No, I don't always get 800 to 1000 or more words out every day; I have had days when less than five hundred are written down. No, my fictional work doesn't always get all the day's words. Sometimes this blog does. Sometimes it's simply a collection of snippets and notes for what I am working on. But it happens every day before the darkness of night fades into daylight brightness and, with a few exceptions, stops by lunchtime. The only days in the past year it hasn't happened I was anaesthetized for major surgery then hooked up to a morphine drip. (How's that for an excuse, Chris?)

Now it is a part of me like the way I make a pot of coffee in the morning without measuring the grounds or water. When something tries to intrude I feel uncomfortable. . . strange. I don't sit down in front of my laptop with twittering delight every morning. Some days I feel like I'm scratching the words directly out of my skin with a warped, over-used razor blade. But if I try to stay away it feels even worse.

Do I feel deprived writing every day? Oh, no. I feel deprived if I can't. Big difference. It's not always easy or easily achieved. But it does feel good, in and of itself. It feels good to be doing what I actually love doing. It feels good to finish a project, a blog post, or a chapter.

Vacation? One goes on vacation to break routine, get fresh perspectives, to get away from stress-makers, to find or see something new and different, and perhaps to make new friends or visit old ones. I do that all the time when I'm writing. I'm never at home; I'm always somewhere else. What is happening around me is interesting and new. Visiting friends? Oh, yes.

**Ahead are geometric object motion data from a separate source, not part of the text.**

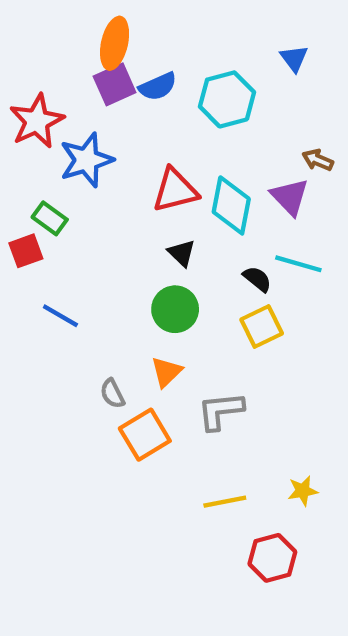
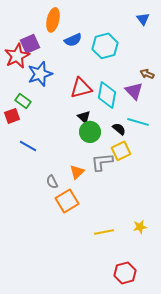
blue triangle: (294, 58) -> (143, 19), moved
purple square: (115, 84) -> (30, 44), moved
green circle: (175, 309) -> (90, 132), moved
gray L-shape: (220, 411) -> (102, 162), moved
red hexagon: (272, 558) -> (125, 273), moved

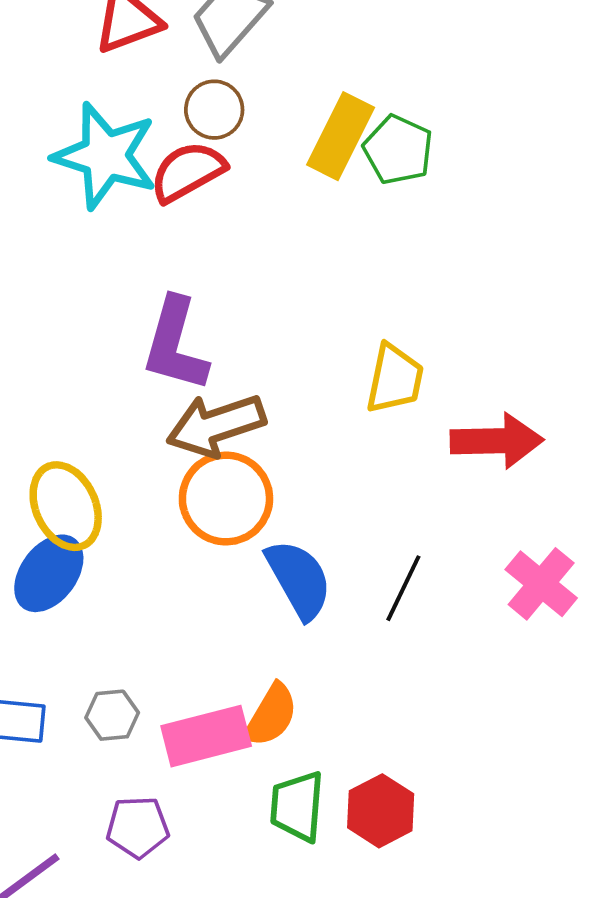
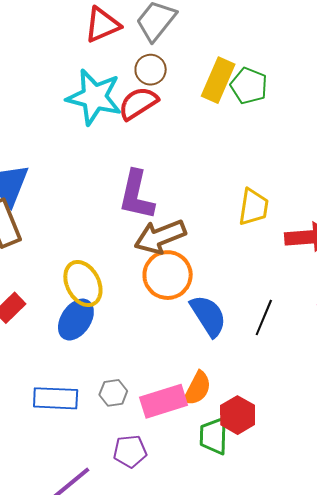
red hexagon: (381, 811) -> (238, 415), moved

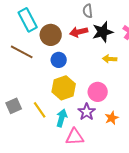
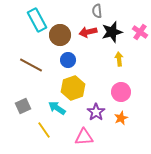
brown line: (22, 52) -> (31, 65), moved
yellow arrow: (110, 59) -> (119, 59), turned 80
pink circle: (98, 92) -> (121, 92), moved
yellow line: (40, 110) -> (44, 130), moved
cyan arrow: (62, 118) -> (57, 108), moved, turned -72

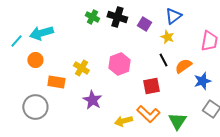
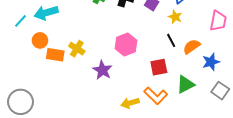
yellow cross: (81, 68) -> (77, 49), moved
orange rectangle: (56, 82) -> (55, 55), moved
purple star: (92, 100) -> (102, 70), moved
gray circle: (35, 107) -> (20, 102), moved
green triangle: (177, 121) -> (185, 84), moved, turned 30

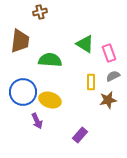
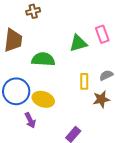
green triangle: (85, 44) -> (78, 43), turned -48
pink rectangle: (109, 53) -> (102, 34), moved

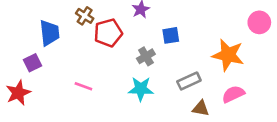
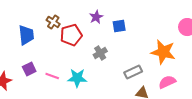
blue square: (171, 35) -> (119, 26), moved
purple square: (33, 63) -> (29, 69), moved
cyan star: (141, 89) -> (77, 78), moved

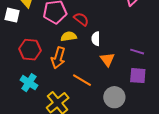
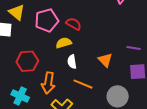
white semicircle: (96, 39) -> (72, 62), moved
orange arrow: (58, 58) -> (48, 83), moved
cyan cross: (29, 83) -> (20, 96), moved

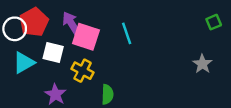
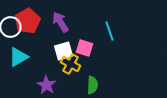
pink square: (86, 37) -> (84, 48), moved, size x0.7
white square: (53, 53) -> (63, 51), moved, turned -30

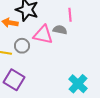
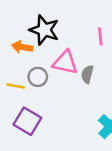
gray semicircle: (60, 30) -> (87, 74), moved, turned -88

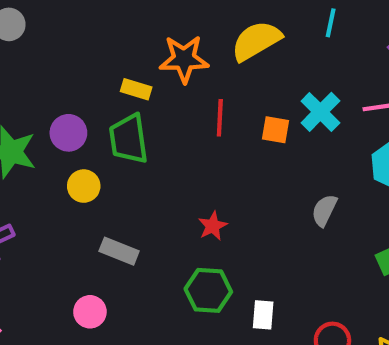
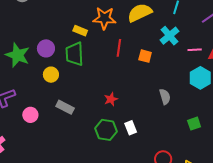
cyan cross: (320, 112) -> (170, 36), moved
gray semicircle: (324, 210) -> (165, 97), turned 133
pink circle: (90, 312) -> (30, 115), moved
white rectangle: (263, 315) -> (131, 128), moved, turned -32

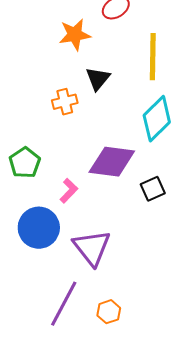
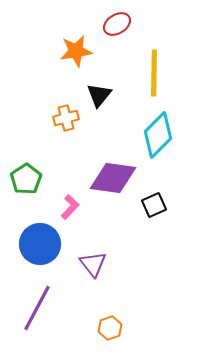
purple triangle: (92, 248) -> (93, 264), size x0.7
purple line: (64, 304) -> (37, 308), moved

Writing to discover new ones and editing to visit old ones. It works for me. I don't do vacations anymore; I do trips and when I do the writing goes with me. And I have the added pleasure of writing down descriptions of new places, thoughts, and people.

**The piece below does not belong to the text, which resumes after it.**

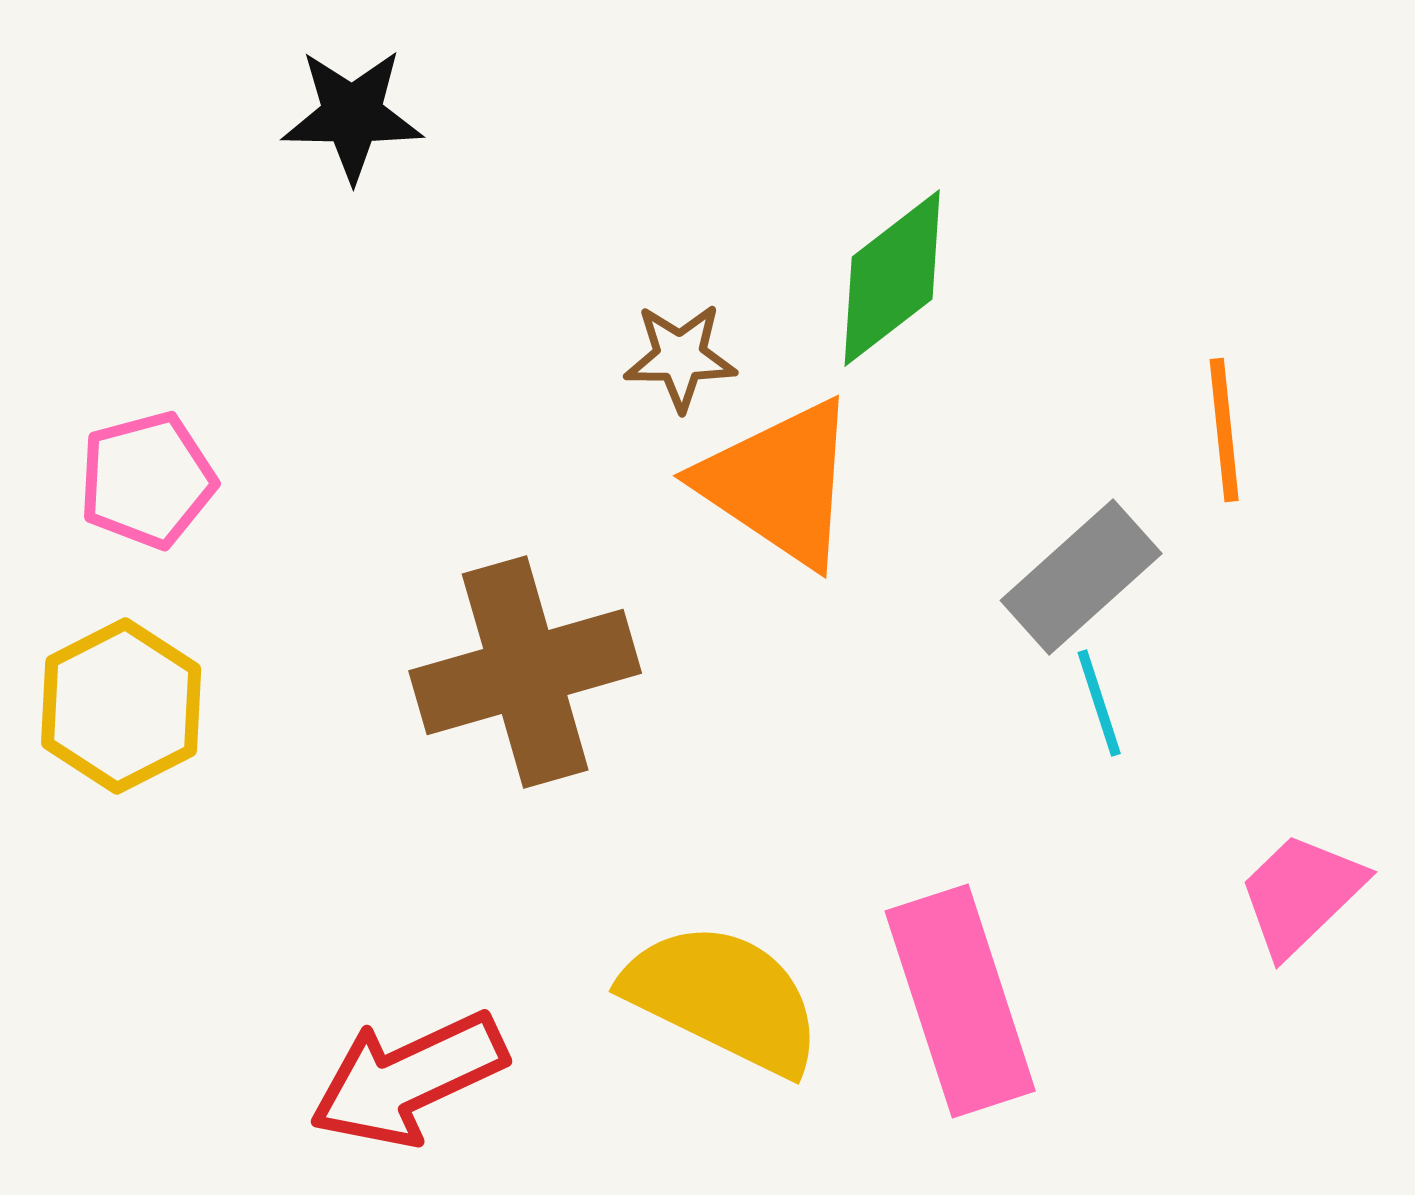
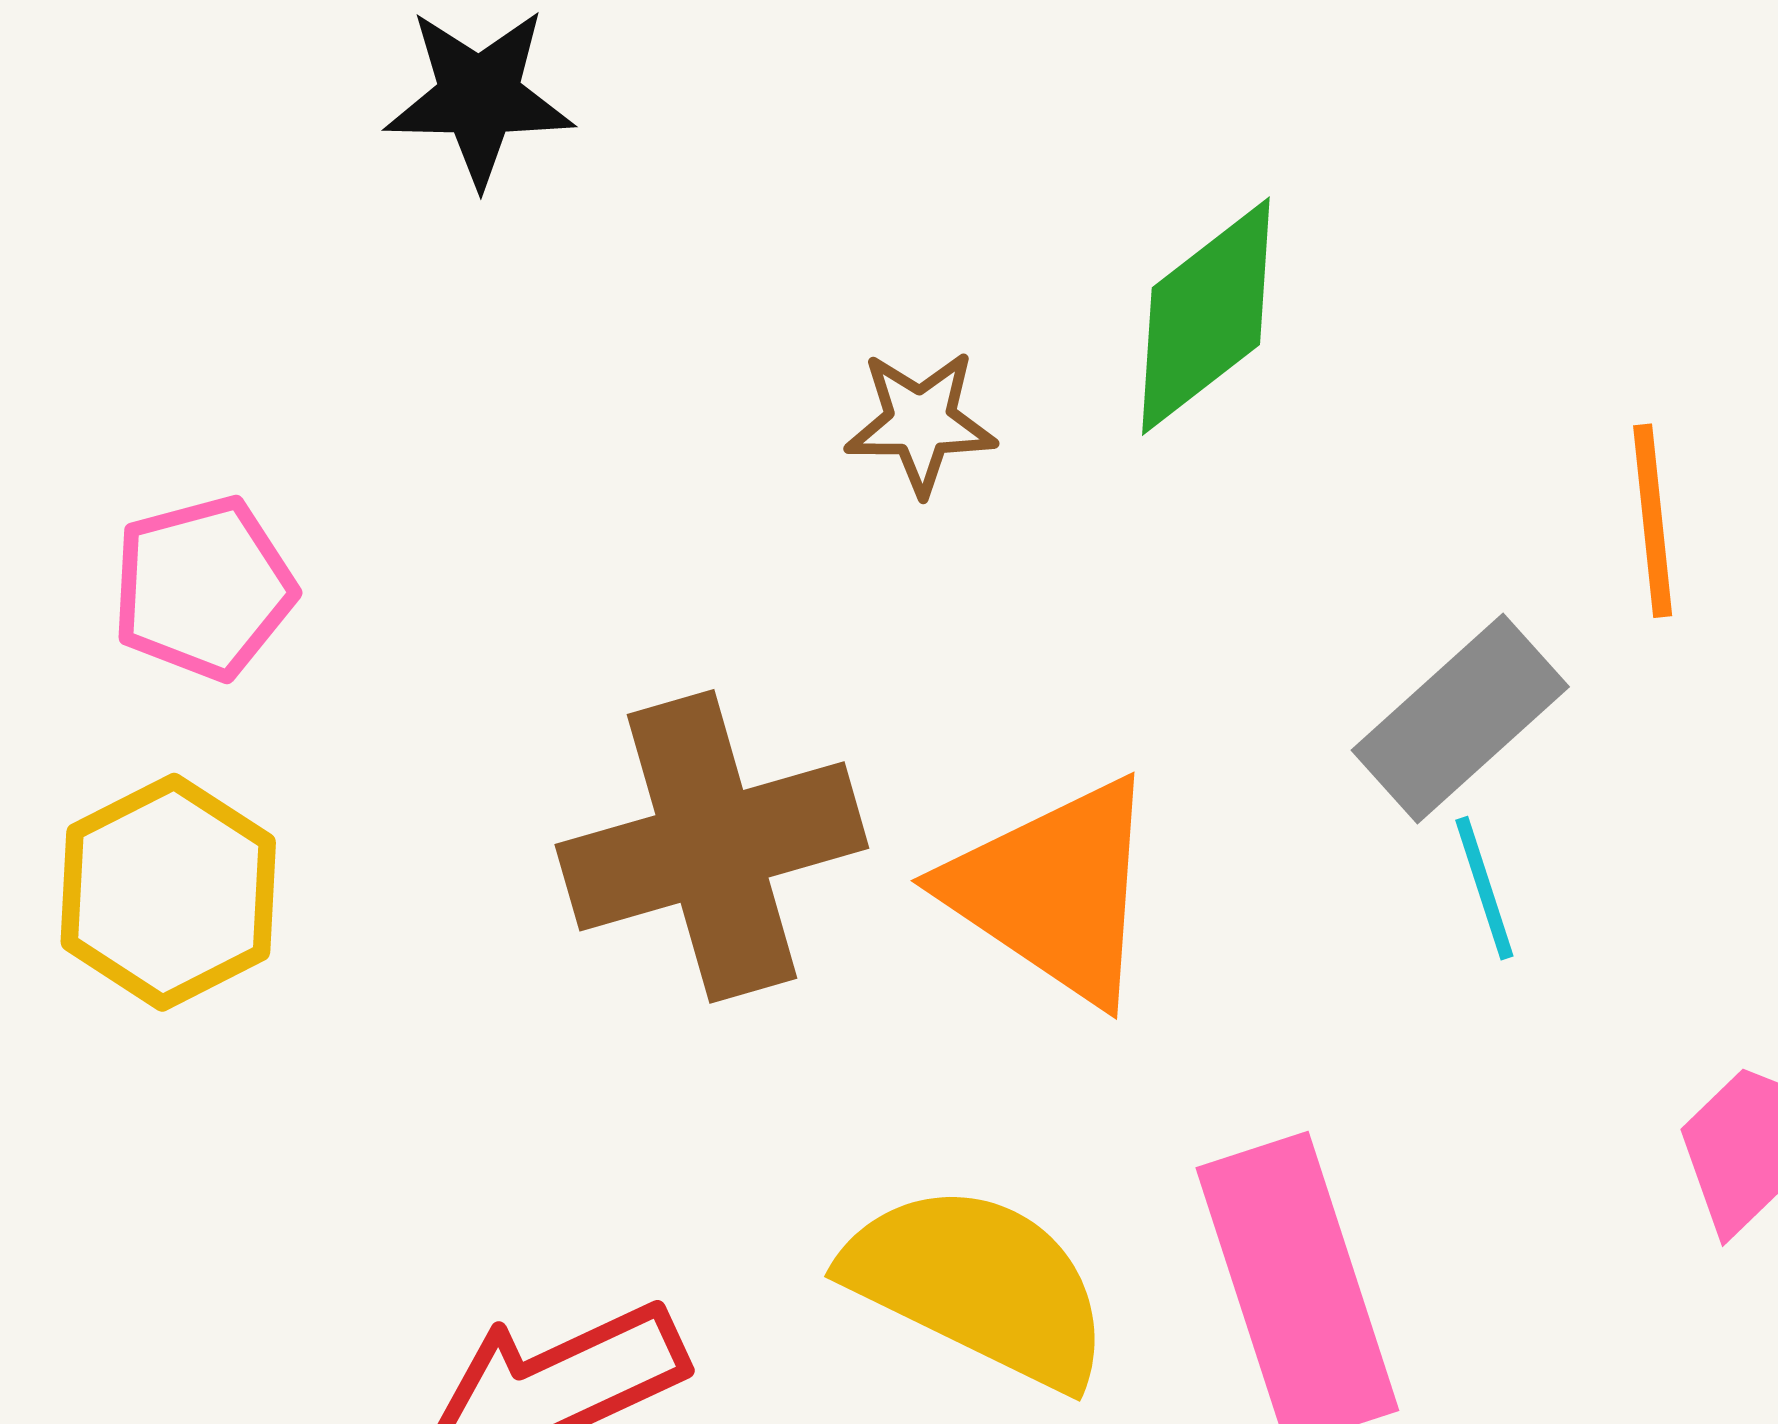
orange triangle: (779, 483) -> (1054, 891), moved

*adventure- a series of actions or process used to clear mental pathways and/or induce reticent fictional characters via vehicular kidnapping to disgorge crucial backstory, plot points, and/or dialogue. The process consists of choosing a cardinal direction via random methodology, filling up the gas tank of a vehicle, and heading in the chosen direction, and not turning back until the aforementioned fictional character starts disgorging the needed information. Primarily used by SE Hudnall when frustrated with characters, storyline, and other more generalized forms of writers block. Oddly more effective than would be rationally expected.